Data from: Telling the whole story in a 10,000-genome world
Cite this dataset
Beiko, Robert G. (2012). Data from: Telling the whole story in a 10,000-genome world [Dataset]. Dryad. https://doi.org/10.5061/dryad.gf39c8dc
BACKGROUND: Genome sequencing has revolutionized our view of the relationships among genomes, particularly in revealing the confounding effects of lateral genetic transfer (LGT). Phylogenomic techniques have been used to construct purported trees of microbial life. Although such trees are easily interpreted and allow the use of a subset of genomes as "proxies" for the full set, LGT and other phenomena impact the positioning of different groups in genome trees, confounding and potentially invalidating attempts to construct a phylogeny-based taxonomy of microorganisms. Network and graph approaches can reveal complex sets of relationships, but applying these techniques to large data sets is a significant challenge. Notwithstanding the question of what exactly it might represent, generating and interpreting a Tree or Network of All Genomes will only be feasible if current algorithms can be improved upon. RESULTS: Complex relationships among even the most-similar genomes demonstrate that proxy-based approaches to simplifying large sets of genomes are not alone sufficient to solve the analysis problem. A phylogenomic analysis of 1173 sequenced bacterial and archaeal genomes generated phylogenetic trees for 159,905 distinct homologous gene sets. The relationships inferred from this set can be heavily dependent on the inclusion of other taxa: for example, phyla such as Spirochaetes, Proteobacteria and Firmicutes are recovered as cohesive groups or split depending on the presence of other specific lineages.

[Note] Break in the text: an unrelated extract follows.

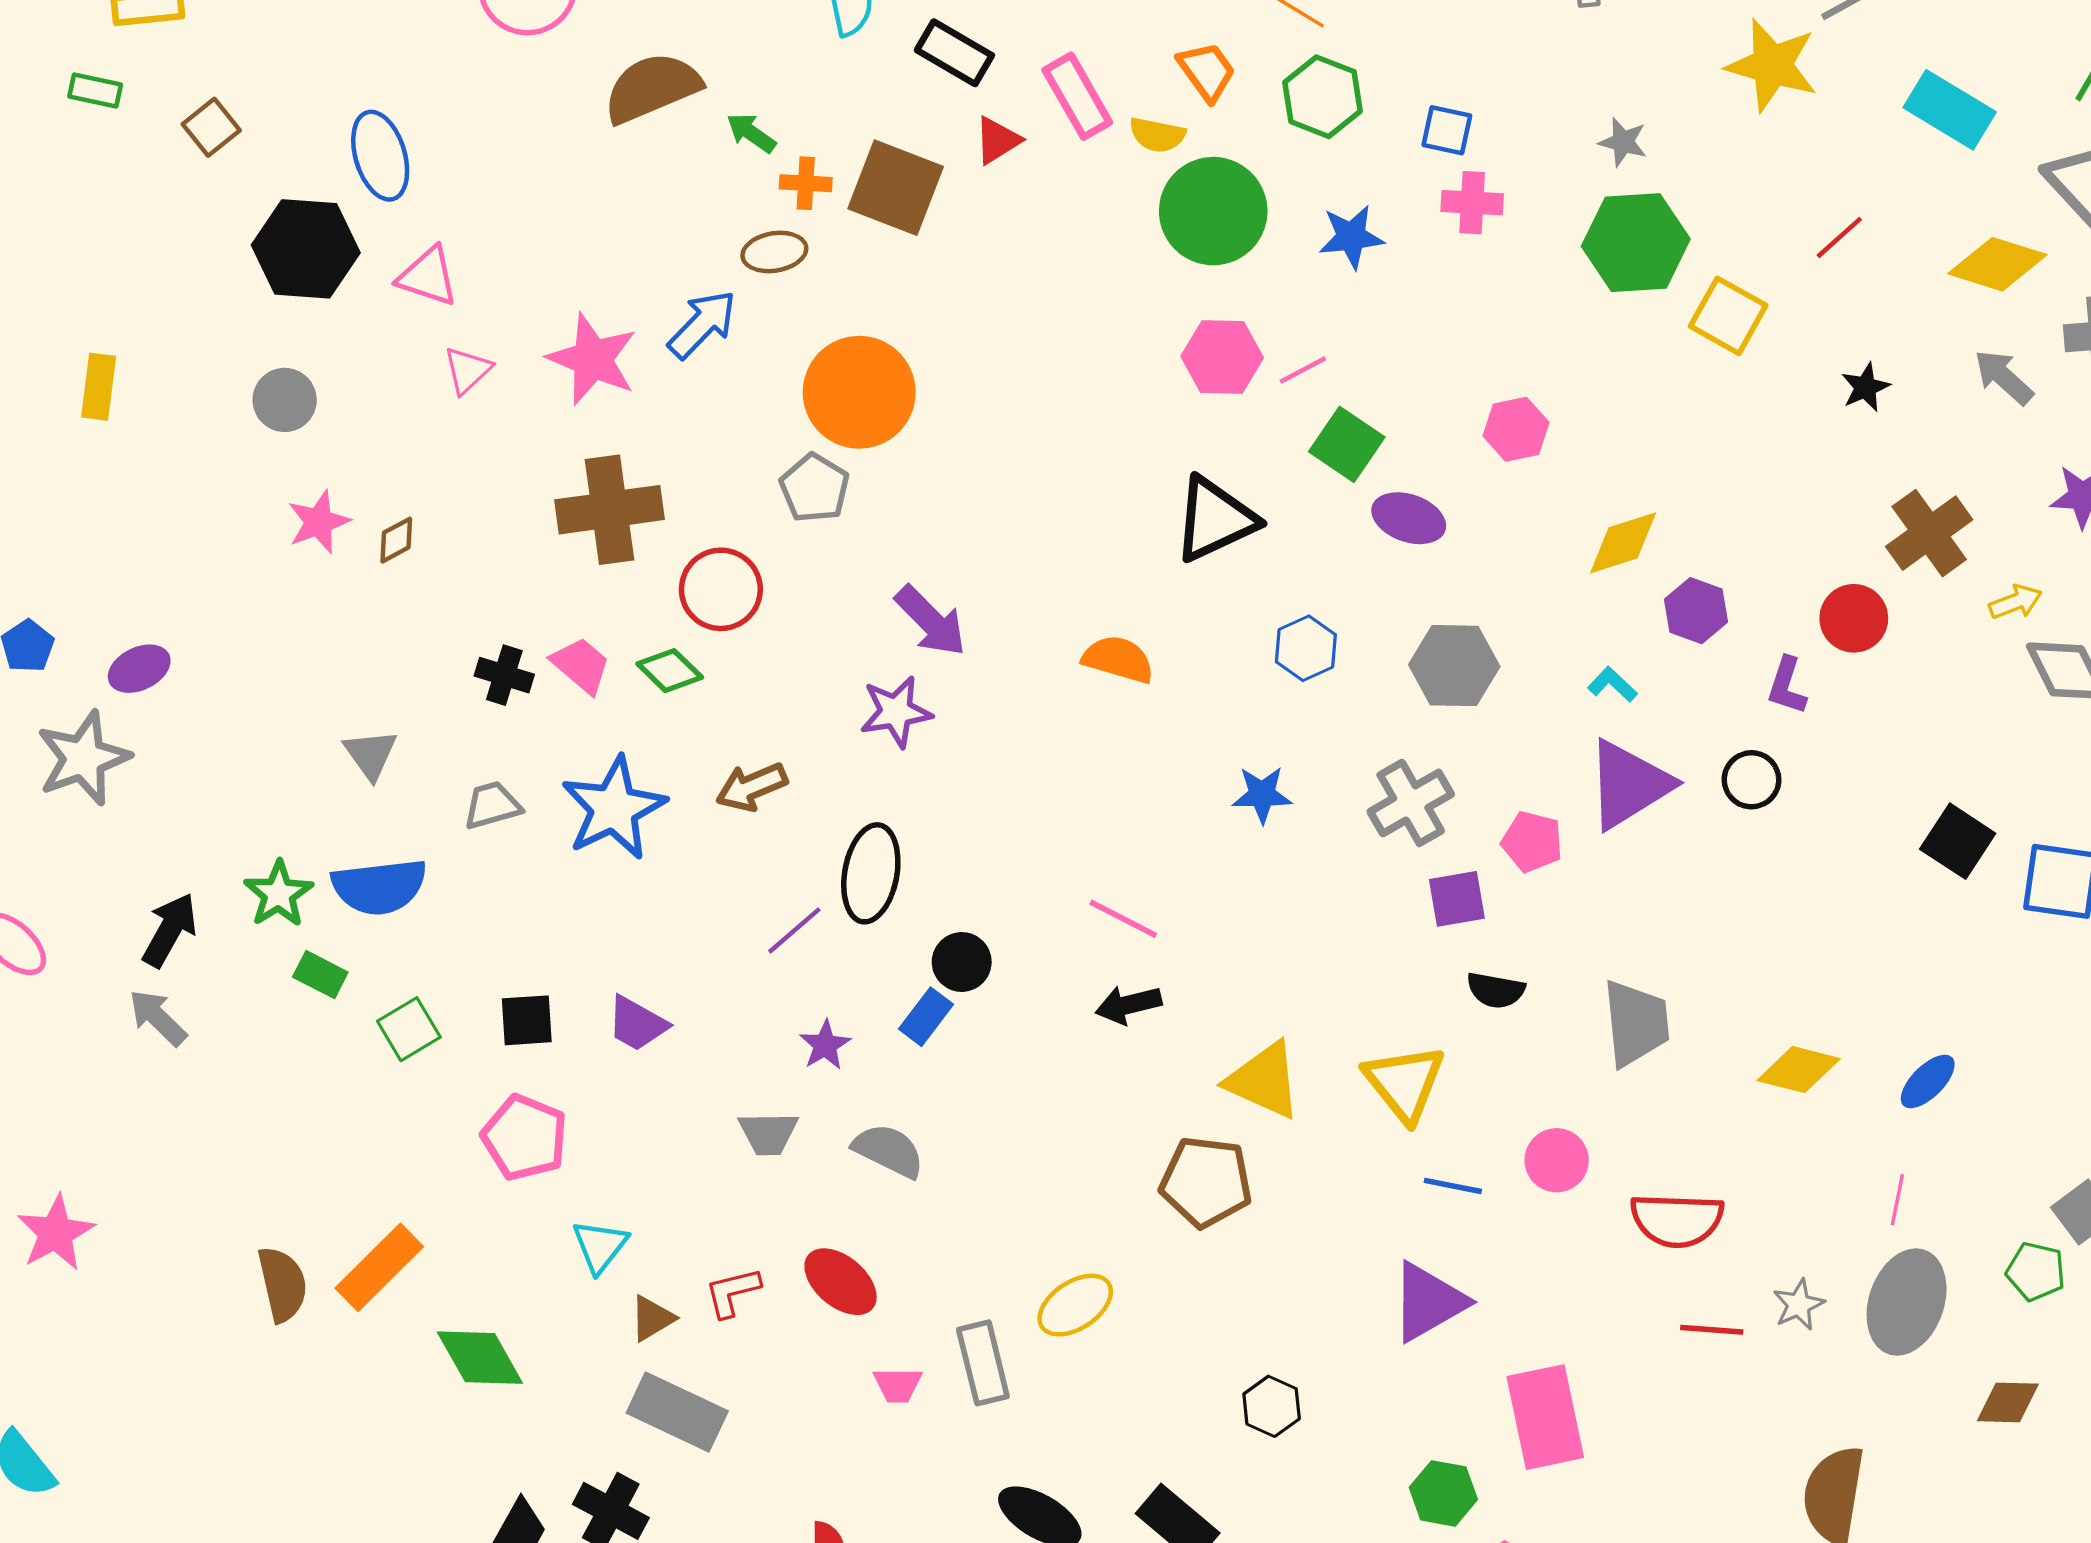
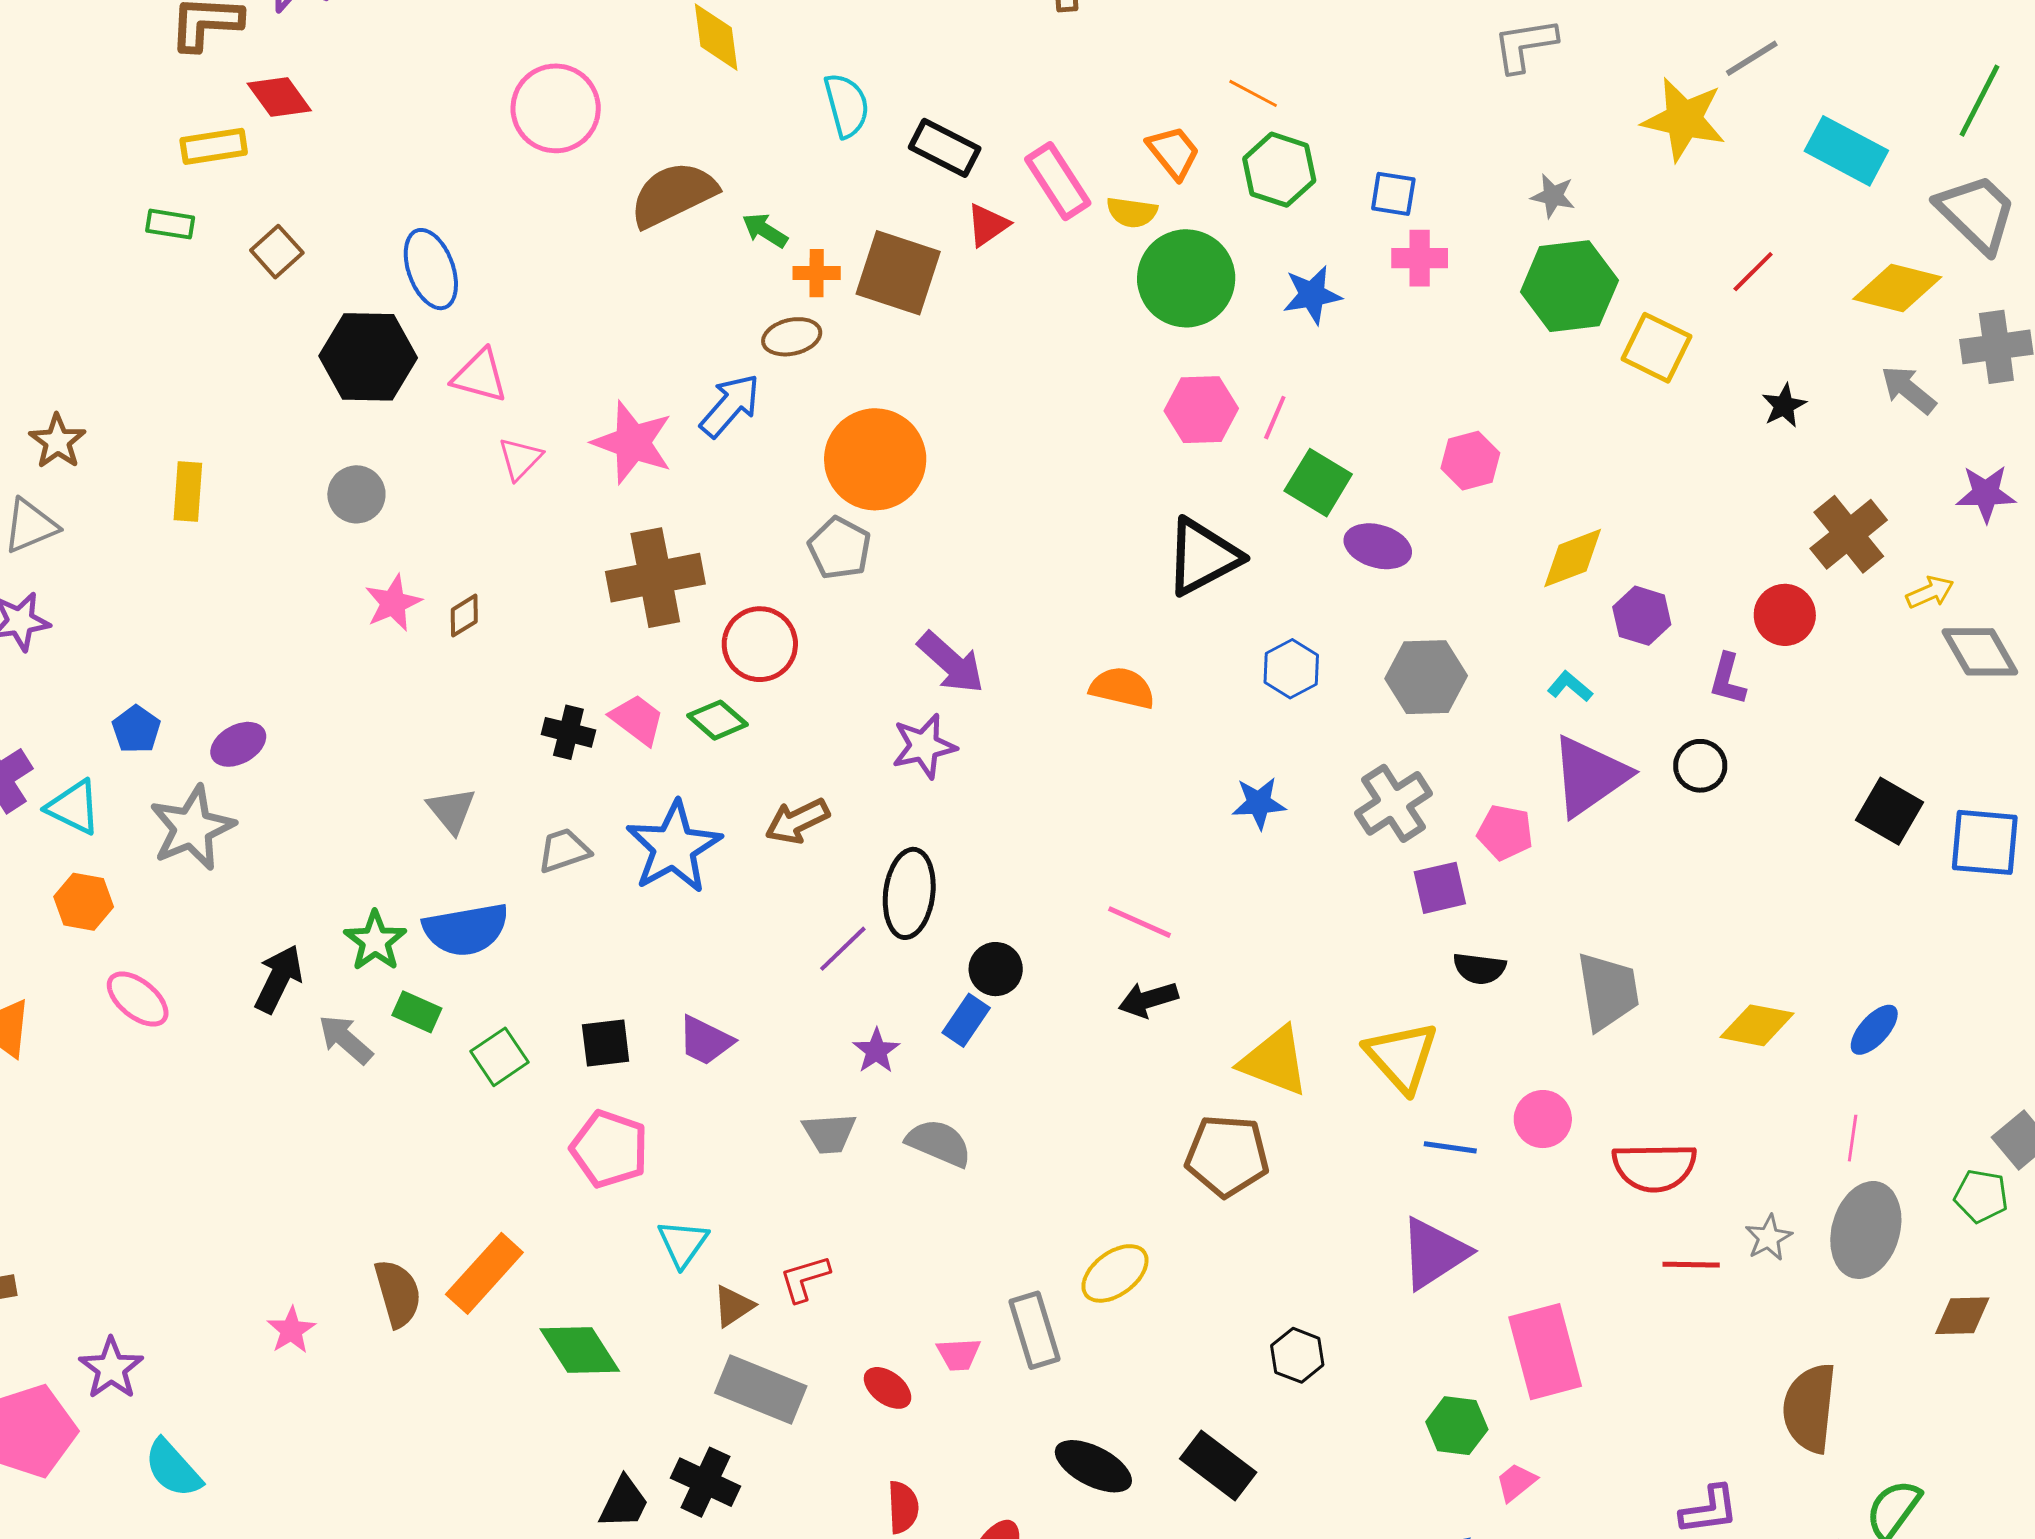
pink line: (1303, 370) -> (1275, 418), turned -36
gray arrow: (158, 1018) -> (346, 1039), moved
pink star: (56, 1233) -> (291, 1330), moved, size x0.7
red ellipse: (841, 1282) -> (888, 1388), moved, size x0.7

Furthermore, named groups such as Acidithiobacillus, Coprothermobacter and Brachyspira show a multitude of affiliations that are more consistent with their ecology than with small subunit ribosomal DNA-based taxonomy. Network and graph representations can illustrate the multitude of conflicting affinities, but all methods impose constraints on the input data and create challenges of construction and interpretation. CONCLUSIONS: These complex relationships highlight the need for an inclusive approach to genomic data, and current methods with minor alterations will likely scale to allow the analysis of data sets with 10,000 or more genomes. The main challenges lie in the visualization and interpretation of genomic relationships, and the redefinition of microbial taxonomy when subsets of genomic data are so evidently in conflict with one another, and with the "canonical" molecular taxonomy.